Instructions to follow =
Scan the listing that follows and report how many lines contain "Venedig". Write the number alone.

BEGIN Extracted data

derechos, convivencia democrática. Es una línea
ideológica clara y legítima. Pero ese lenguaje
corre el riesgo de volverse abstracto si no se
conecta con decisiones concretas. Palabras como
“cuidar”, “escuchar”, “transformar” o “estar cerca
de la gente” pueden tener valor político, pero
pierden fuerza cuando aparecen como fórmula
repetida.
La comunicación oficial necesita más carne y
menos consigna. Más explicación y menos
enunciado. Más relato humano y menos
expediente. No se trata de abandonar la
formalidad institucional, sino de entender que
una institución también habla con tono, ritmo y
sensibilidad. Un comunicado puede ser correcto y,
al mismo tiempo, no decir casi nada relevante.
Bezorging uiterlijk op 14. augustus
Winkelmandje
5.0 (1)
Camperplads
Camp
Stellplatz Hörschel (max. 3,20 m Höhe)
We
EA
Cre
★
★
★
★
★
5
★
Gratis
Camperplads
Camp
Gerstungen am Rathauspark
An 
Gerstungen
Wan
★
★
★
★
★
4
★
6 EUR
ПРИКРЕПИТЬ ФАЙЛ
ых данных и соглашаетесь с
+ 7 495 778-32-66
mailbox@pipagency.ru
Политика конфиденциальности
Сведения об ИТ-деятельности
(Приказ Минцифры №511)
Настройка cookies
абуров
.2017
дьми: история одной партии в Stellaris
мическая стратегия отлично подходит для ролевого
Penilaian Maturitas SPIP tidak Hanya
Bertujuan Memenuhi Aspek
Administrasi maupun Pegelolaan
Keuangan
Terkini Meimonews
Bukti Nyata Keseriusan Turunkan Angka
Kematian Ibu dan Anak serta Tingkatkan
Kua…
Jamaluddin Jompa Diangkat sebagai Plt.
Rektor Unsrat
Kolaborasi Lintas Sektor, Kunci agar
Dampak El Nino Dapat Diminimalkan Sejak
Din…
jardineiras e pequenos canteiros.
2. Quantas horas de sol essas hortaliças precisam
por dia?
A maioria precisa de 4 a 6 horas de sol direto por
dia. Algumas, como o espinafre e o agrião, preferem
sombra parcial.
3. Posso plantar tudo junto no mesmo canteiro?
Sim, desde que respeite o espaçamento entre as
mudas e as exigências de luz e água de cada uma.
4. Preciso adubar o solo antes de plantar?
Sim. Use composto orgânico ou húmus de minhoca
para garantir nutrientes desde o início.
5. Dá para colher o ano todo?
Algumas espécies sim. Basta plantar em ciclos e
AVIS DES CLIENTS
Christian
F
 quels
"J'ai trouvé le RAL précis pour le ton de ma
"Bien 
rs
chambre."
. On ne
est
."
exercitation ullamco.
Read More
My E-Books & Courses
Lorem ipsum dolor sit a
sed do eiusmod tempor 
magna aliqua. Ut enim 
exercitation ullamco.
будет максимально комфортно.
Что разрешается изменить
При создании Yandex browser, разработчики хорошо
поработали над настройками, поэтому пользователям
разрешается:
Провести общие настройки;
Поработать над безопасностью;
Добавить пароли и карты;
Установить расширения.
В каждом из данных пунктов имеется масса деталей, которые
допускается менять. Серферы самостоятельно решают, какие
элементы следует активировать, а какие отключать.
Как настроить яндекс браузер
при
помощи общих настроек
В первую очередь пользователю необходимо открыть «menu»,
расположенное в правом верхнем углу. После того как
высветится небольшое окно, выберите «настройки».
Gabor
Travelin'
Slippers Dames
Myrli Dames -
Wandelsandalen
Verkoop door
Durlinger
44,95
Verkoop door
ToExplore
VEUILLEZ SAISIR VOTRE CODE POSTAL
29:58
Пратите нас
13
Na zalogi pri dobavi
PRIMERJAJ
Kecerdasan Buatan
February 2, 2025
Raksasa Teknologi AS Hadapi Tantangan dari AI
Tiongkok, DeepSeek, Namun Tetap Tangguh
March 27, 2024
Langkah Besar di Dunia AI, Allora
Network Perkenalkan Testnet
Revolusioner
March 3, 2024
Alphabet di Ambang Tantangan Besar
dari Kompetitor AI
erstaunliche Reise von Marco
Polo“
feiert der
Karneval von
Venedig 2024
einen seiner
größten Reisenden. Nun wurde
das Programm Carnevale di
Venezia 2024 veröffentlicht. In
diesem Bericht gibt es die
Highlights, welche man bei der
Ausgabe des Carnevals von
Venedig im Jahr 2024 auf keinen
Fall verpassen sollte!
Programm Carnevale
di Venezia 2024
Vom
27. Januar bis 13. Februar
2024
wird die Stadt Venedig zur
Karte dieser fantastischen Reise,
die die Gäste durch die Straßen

END Extracted data

Finished task =
3